Exercise inputs =
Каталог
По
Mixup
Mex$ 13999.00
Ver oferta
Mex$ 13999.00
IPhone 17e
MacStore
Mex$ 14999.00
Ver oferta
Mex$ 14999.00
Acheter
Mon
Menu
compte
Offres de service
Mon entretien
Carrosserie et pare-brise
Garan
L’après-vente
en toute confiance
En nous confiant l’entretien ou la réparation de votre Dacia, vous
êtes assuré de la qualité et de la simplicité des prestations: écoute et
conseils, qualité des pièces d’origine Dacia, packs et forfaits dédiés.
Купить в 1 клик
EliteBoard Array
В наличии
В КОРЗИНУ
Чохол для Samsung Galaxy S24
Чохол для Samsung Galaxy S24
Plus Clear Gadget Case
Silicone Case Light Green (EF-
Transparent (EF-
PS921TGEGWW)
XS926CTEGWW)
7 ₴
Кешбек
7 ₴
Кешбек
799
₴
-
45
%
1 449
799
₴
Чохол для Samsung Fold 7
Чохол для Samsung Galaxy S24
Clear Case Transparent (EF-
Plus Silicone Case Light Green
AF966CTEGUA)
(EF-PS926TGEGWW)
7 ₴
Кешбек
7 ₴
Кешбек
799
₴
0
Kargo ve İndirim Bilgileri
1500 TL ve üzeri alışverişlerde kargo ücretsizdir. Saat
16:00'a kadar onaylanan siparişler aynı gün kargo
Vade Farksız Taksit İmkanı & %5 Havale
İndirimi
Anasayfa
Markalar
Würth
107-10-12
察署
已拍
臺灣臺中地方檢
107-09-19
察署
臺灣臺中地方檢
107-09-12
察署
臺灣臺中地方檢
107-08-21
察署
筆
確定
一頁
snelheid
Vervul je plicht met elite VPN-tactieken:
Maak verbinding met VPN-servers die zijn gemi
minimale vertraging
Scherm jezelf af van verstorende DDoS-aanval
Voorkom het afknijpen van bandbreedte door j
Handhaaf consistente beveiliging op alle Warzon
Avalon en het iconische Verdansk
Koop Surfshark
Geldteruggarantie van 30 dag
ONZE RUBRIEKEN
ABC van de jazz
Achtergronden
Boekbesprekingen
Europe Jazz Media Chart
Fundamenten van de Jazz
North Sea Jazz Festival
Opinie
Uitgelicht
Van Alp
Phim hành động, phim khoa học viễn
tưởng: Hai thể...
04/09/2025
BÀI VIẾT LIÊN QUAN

Your assignment = The records above should be printed in full, exactly as they appear.

Result of this exercise =
Каталог
По
Mixup
Mex$ 13999.00
Ver oferta
Mex$ 13999.00
IPhone 17e
MacStore
Mex$ 14999.00
Ver oferta
Mex$ 14999.00
Acheter
Mon
Menu
compte
Offres de service
Mon entretien
Carrosserie et pare-brise
Garan
L’après-vente
en toute confiance
En nous confiant l’entretien ou la réparation de votre Dacia, vous
êtes assuré de la qualité et de la simplicité des prestations: écoute et
conseils, qualité des pièces d’origine Dacia, packs et forfaits dédiés.
Купить в 1 клик
EliteBoard Array
В наличии
В КОРЗИНУ
Чохол для Samsung Galaxy S24
Чохол для Samsung Galaxy S24
Plus Clear Gadget Case
Silicone Case Light Green (EF-
Transparent (EF-
PS921TGEGWW)
XS926CTEGWW)
7 ₴
Кешбек
7 ₴
Кешбек
799
₴
-
45
%
1 449
799
₴
Чохол для Samsung Fold 7
Чохол для Samsung Galaxy S24
Clear Case Transparent (EF-
Plus Silicone Case Light Green
AF966CTEGUA)
(EF-PS926TGEGWW)
7 ₴
Кешбек
7 ₴
Кешбек
799
₴
0
Kargo ve İndirim Bilgileri
1500 TL ve üzeri alışverişlerde kargo ücretsizdir. Saat
16:00'a kadar onaylanan siparişler aynı gün kargo
Vade Farksız Taksit İmkanı & %5 Havale
İndirimi
Anasayfa
Markalar
Würth
107-10-12
察署
已拍
臺灣臺中地方檢
107-09-19
察署
臺灣臺中地方檢
107-09-12
察署
臺灣臺中地方檢
107-08-21
察署
筆
確定
一頁
snelheid
Vervul je plicht met elite VPN-tactieken:
Maak verbinding met VPN-servers die zijn gemi
minimale vertraging
Scherm jezelf af van verstorende DDoS-aanval
Voorkom het afknijpen van bandbreedte door j
Handhaaf consistente beveiliging op alle Warzon
Avalon en het iconische Verdansk
Koop Surfshark
Geldteruggarantie van 30 dag
ONZE RUBRIEKEN
ABC van de jazz
Achtergronden
Boekbesprekingen
Europe Jazz Media Chart
Fundamenten van de Jazz
North Sea Jazz Festival
Opinie
Uitgelicht
Van Alp
Phim hành động, phim khoa học viễn
tưởng: Hai thể...
04/09/2025
BÀI VIẾT LIÊN QUAN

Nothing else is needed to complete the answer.